La teogonía órfica, por ejemplo, se distingue notoriamente de la hesiódica en varios de sus aspectos. Aquella rescata los dioses olvidados por esta, a saber: Fanes, Dionisos, el Tiempo, la Noche, el Huevo Cósmico… Por otra parte, la teogonía órfica recibe influencias determinantes de Oriente y de Egipto. Así se encumbran los cultos a Dionisos (equivalente de Osiris) y a Deméter (equivalente del de Isis), sincretizando el culto solar a Apolo con los misterios dionisíacos (conocidos más tarde como báquicos).
También hay sólidas distinciones respecto de la teología hesiódica presentes en el mito de Orfeo. La órfica es una teología soteriológica (teología de la salvación), que concibe el cuerpo (soma) —proveniente de las cenizas de los titanes y de naturaleza proclive al pecado— como vehículo temporal del alma (psique), que es eterna y de naturaleza divina (proveniente de Dionisos).
Por ello, la vida es una especie de muerte, al cabo de la cual el alma debe ser juzgada y enviada a purgar sus crímenes antes de reencarnar, para que prosiga su escala de perfección hasta su liberación. En los misterios órficos, la expiación de los crímenes se conocía como catharsis (κάθαρση). Para atenuar la catarsis del Hades, se hacía catarsis terrenal por medio de plegarias y una vida ascética. A la reencarnación se la llamaba metempsícosis (μετεμψύκωση), al cabo de la cual el alma regresaba a Dionisos.
En el mito de Orfeo y Eurídice, el citaredo intenta quebrar este principio. Eurídice, que está en el Hades en pleno proceso de catarsis, ha sido conducida por su esposo en un viaje de iniciación hacia la resurrección (no se trata de una metempsícosis). Lo que Orfeo acarrea hasta el mundo de los vivos, no obstante, es una sombra, no un cuerpo material. El cuerpo de Eurídice yace en una sepultura. No hay razonamiento que pueda explicar este viaje porque, otra vez, se trata de una revelación mistérica.
En el fondo, el mito persigue enseñar que la resurrección no es posible porque el alma debe seguir transmigrando hasta liberarse definitivamente del cuerpo. Por tanto, la falta de Orfeo a la sophrosine (σωφροσύνη, ‘moderación, templanza’) cuando estuvo a punto de lograr la resurrección de Eurídice pudo ser un recurso de los dioses para mantener el orden de las cosas.
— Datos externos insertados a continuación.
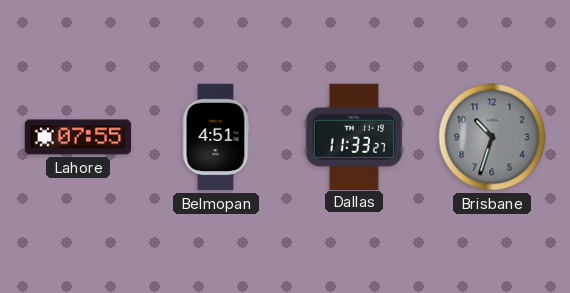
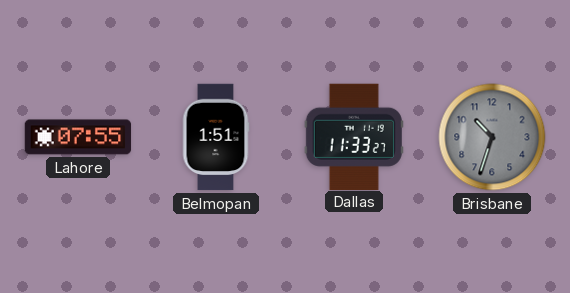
Belmopan: 4:51 -> 1:51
La concepción teológica del orfismo, sin embargo, no se quedada en el ámbito teórico y hermético. Había también una dimensión práctica y popular —el culto órfico reunía estas dos dimensiones contrastantes entre sí: la hermética y la popular—. Por consiguiente, los órficos practicaban en sociedad el ascetismo, la sophrosine, el vegetarianismo, no ofrecían sacrificios cruentos (pues, creyendo en la transmigración de las almas, ello suponía algún tipo de antropofagia), hacían apostolado itinerante y no se involucraban en la política, todo lo cual conformaba el estilo órfico de vida (Ορφική ζωή). Si se lo mira bien, algunos de los aspectos del orfismo coincidirían con los del cristianismo siglos después.
A pesar de esta tentadora coincidencia y otras, el ideario cristológico es de otra índole y origen. Si bien sabemos que la religiosidad hebrea tomó en préstamo algunos elementos folclóricos de la religiosidad egipcia (y que a través de esta recibió también tradiciones mesopotámicas), queda claro que la propuesta teológica de Cristo no es una continuidad histórica del orfismo, desaparecido dos siglos antes del nacimiento de aquel.
Conviene recordar que Jesús de Nazaret se oponía notablemente a la secta de los fariseos, que practicaban un judaísmo de influencia órfica. Es bueno también traer a colación los esfuerzos de la temprana Cristiandad por condenar teológicamente el orfismo, entre los que destaca el Protrepticus, de Clemente de Alejandría (s. II d. C.).